Jakarta (ANTARA) - Head of Center of Macroeconomics and Finance Indef M. Rizal Taufikurahman menilai, penambahan insentif likuiditas Bank Indonesia (BI) menjadi 5 persen dari dana pihak ketiga (DPK) berpotensi memperkuat daya beli dan memperluas akses terhadap kredit perumahan.
Menurutnya, langkah peningkatan insentif Kebijakan Insentif Likuiditas Makroprudensial (KLM) BI menunjukkan ambisi pemerintah untuk mendorong sektor perumahan, khususnya bagi masyarakat berpenghasilan rendah (MBR). Namun, efektivitas kebijakan ini sangat bergantung pada bagaimana insentif tersebut disalurkan dan sejauh mana pelaksanaannya tepat sasaran.
“Kenaikan likuiditas bentuk dukungan BI memang berpotensi memperkuat daya beli dan memperluas akses terhadap kredit perumahan, tetapi tanpa pengawasan ketat dan kebijakan pendukung, ada risiko distorsi pasar atau ketidaktepatan alokasi yang justru dapat memperlambat pertumbuhan sektor ini,” kata Rizal saat dihubungi ANTARA di Jakarta, Kamis.

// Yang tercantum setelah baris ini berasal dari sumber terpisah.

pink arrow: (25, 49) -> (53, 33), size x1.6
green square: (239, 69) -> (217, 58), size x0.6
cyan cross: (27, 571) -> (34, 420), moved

Dari perspektif lapangan kerja, Rizal mengatakan bahwa sektor perumahan memiliki multiplier effect yang kuat terhadap perekonomian.
Namun, ia juga mengingatkan bahwa penciptaan lapangan kerja bukan hanya soal menambah proyek perumahan, melainkan juga tentang memastikan keberlanjutan dan kualitas pekerjaan yang dihasilkan.

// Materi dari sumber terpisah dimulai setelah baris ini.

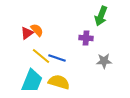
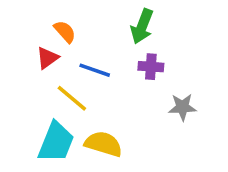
green arrow: (101, 16) -> (142, 26), moved
orange semicircle: (37, 30) -> (65, 32), moved
blue line: (57, 58) -> (95, 70), moved

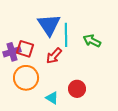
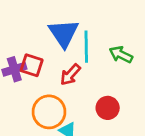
orange circle: (26, 78) -> (49, 112), moved
red circle: (77, 89) -> (108, 108), moved

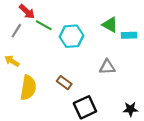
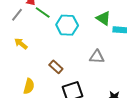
yellow arrow: (12, 61) -> (21, 44), moved
yellow semicircle: (28, 88) -> (29, 86), moved, size x0.7

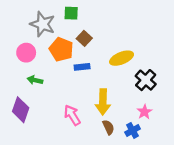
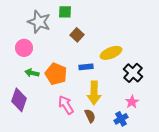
orange pentagon: (61, 49) -> (56, 74), moved
blue rectangle: (82, 67) -> (86, 67), moved
brown semicircle: (108, 127) -> (90, 116), moved

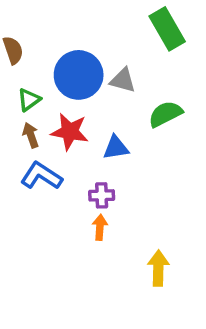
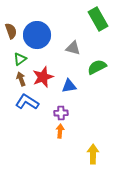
blue circle: (79, 75) -> (37, 35), moved
red star: (70, 132) -> (43, 77), turned -30

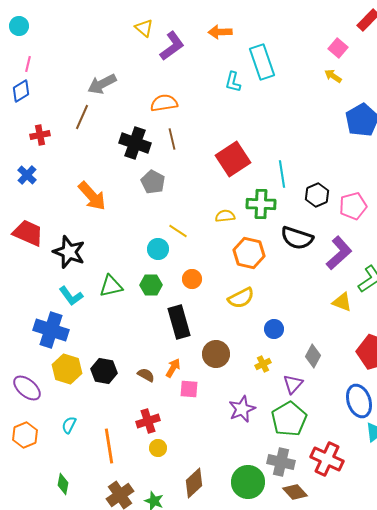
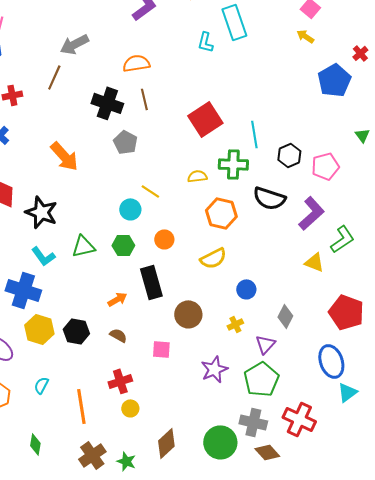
orange arrow: (173, 368) -> (117, 299), moved, turned 30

“Jika insentif hanya terserap pada segmen-segmen tertentu tanpa memperhatikan rantai pasok secara menyeluruh, manfaatnya bisa menjadi parsial,” kata dia.
Oleh karena itu, meski kebijakan ini memiliki potensi yang besar, Rizal menyampaikan bahwa keberhasilan penambahan insentif likuiditas ini memerlukan kolaborasi lintas institusi serta evaluasi berkelanjutan untuk memitigasi dampak negatif dan memastikan pertumbuhan yang inklusif.
Sebelumnya, BI mengumumkan peningkatan insentif Kebijakan Insentif Likuiditas Makroprudensial (KLM) yang dinaikkan dari semula paling besar 4 persen menjadi paling besar 5 persen dari DPK.
Insentif KLM merupakan insentif likuiditas yang diberikan kepada perbankan yang menyalurkan kredit ke sektor tertentu. Insentif diberikan dalam bentuk pengurangan giro bank di BI atau pelonggaran kewajiban pemenuhan giro wajib minimum (GWM). Dengan adanya perubahan terbaru, bank memiliki potensi untuk bisa menerima pengurangan GWM hingga maksimal 5 persen.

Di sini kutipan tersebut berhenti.